Strain and defect-engineering methods have been widely used to tune a variety of properties of monolayer MoS₂ towards optical, electronic, mechanical, and electrochemical applications. For electrochemical applications in the field of energy, i.e. hydrogen evolution reaction (HER), defects act as catalytic sites to promote this reaction. Thus, the creation of routes that convert the relatively inert MoS₂ basal plane into an HER-active system plays an essential role in this field. In this work, we report an innovative method that can generate both strain and edge-like defects on ultra-large MoS₂ monolayers anchored onto stretchable gold electrodes. By simply stretching the electrodes, tensile strain, and oriented crack formation were achieved on the basal plane. Raman, photoluminescence, and atomic force microscopy experiments confirmed the presence of strain.
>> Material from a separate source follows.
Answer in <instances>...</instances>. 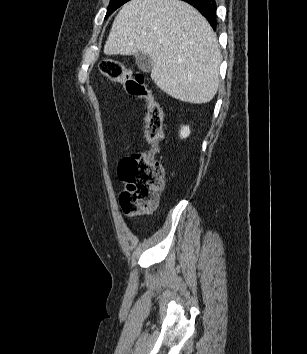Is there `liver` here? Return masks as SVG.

Simulation of the stretching process reveals the regions that are more prone to crack, which was experimentally confirmed by scanning electron microscopy and laser scanning confocal microscopy measurements. Density functional theory studies confirm that curvature effects alone do not improve significantly the HER activity, thus emphasizing the need to produce cracks in the MoS₂ monolayers to improve the catalytic activity. Finally, the stretch-induced cracks can reduce the overpotential measured at 10 mA cm⁻² to 352 mV. The electrocatalytic activity is superior when compared to pristine MoS₂ and presents remarkable stability up to 500 cycles.